To test the pistol at the range, I tapped into some of my 7.62x39mm ammo stash and brought along Hornady’s new 123-grain Black SST ammo, which features polymer-tipped bullets in brass cases. I also had Red Army Standard 122-grain FMJs and Winchester’s “White Box” 123-grain FMJs. I lost about 200 fps in the RAS47’s 10.6-inch barrel compared to a standard 16-inch-barreled rifle. This decrease in velocity was expected.
Using a rest, I was impressed. This setup shoots the black out of the target at 25 yards, which is pretty darn impressive. The smallest five-shot group at 25 yards measured 0.8 inches with the Winchester ammunition. The Red Army Standard load’s smallest five-shot group was 1.2 inches, while the Hornady load created a 1-inch group. This gun was shooting 1.25-inch groups across all brands on average.

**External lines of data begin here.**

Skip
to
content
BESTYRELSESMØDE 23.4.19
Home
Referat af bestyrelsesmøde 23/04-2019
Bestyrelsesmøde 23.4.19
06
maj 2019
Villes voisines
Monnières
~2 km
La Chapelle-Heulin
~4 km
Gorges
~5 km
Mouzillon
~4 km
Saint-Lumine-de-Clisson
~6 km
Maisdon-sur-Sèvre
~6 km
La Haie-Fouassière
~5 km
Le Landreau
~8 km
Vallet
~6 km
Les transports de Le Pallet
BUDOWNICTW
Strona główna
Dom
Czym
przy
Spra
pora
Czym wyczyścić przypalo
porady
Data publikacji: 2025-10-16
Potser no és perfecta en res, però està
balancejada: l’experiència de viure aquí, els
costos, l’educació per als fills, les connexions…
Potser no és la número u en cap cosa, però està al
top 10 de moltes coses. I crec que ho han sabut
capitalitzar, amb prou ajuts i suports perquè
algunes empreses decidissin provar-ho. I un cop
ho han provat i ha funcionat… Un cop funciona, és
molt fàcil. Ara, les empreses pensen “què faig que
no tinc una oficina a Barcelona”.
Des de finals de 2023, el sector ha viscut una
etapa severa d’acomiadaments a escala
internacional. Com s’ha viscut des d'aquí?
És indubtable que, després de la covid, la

But the real test is shooting off-hand. The RAS47 ran flawlessly, spitting out 75 rounds as fast as I could press the trigger. I also rested the brace against my cheek. The Vortex SPARC really helped wring out the gun’s accuracy when shooting for speed. The RAS47 displayed real firepower with the drum. Due to the added weight, the recoil was pleasant. And using a drum magazine is such a blast—I could have chopped down a tree using it. I prefer 30-round magazines, however, so I ran the gun with Magpul and metal Polish surplus magazines. The only issue was that I ran out of ammo too quickly.

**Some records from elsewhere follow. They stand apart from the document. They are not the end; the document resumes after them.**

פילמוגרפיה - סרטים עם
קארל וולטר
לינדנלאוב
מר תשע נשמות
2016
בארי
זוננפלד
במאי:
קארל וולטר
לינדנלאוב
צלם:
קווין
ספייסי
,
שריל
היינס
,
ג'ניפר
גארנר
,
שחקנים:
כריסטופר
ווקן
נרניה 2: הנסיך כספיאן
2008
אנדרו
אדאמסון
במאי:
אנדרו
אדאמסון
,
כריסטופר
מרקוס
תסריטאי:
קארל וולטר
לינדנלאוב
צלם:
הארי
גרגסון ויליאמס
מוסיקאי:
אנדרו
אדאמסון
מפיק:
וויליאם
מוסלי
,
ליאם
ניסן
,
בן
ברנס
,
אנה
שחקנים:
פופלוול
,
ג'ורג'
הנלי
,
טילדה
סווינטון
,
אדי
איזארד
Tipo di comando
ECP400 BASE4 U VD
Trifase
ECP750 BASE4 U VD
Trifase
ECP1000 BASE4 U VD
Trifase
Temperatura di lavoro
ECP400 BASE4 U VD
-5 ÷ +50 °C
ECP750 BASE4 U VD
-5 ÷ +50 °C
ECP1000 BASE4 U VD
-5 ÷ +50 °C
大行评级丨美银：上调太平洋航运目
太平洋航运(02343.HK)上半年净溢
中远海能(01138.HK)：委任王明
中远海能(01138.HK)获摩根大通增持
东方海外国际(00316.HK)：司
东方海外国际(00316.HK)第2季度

Using the brace allowed me to take control of the pistol more effectively. I was able to accurately deliver quick three- to four-shot bursts. I didn’t modify the brace in any way, as per the recent BATFE statement.
The standard AK-47 slant muzzle brake did a good job controlling muzzle climb, though the 10.6-inch barrel meant there was more muzzle blast. The RAS47 was controllable and effective in rapid fire against targets. It was also easy to maneuver through doorways, getting into and out of a vehicle, down narrow halls and around corners. The RAS47 Pistol is not an SBR by BATFE definition, but it is the closest you can get.
Century Arms RAS47 Specs
|Barrel: 10.6 inches|
|OA Length: 20.5 inches|
|Weight: 6.55 pounds (empty)|
|Grip: Magpul MOE AK|
|Sights: Front post, adjustable rear|
|Action: Piston-operated semi-auto|
|Finish: Matte black|
Century Arms RAS47 Performance
|Hornady 123 Black SST||2,183||1.50|
|Red Army Standard 122 FMJ||2,175||1.32|
|Winchester 123 FMJ||2,057||1.02|
*Bullet weight measured in grains. Velocity measured in fps by chronograph. Accuracy measured in inches for best five-shot groups at 50 yards.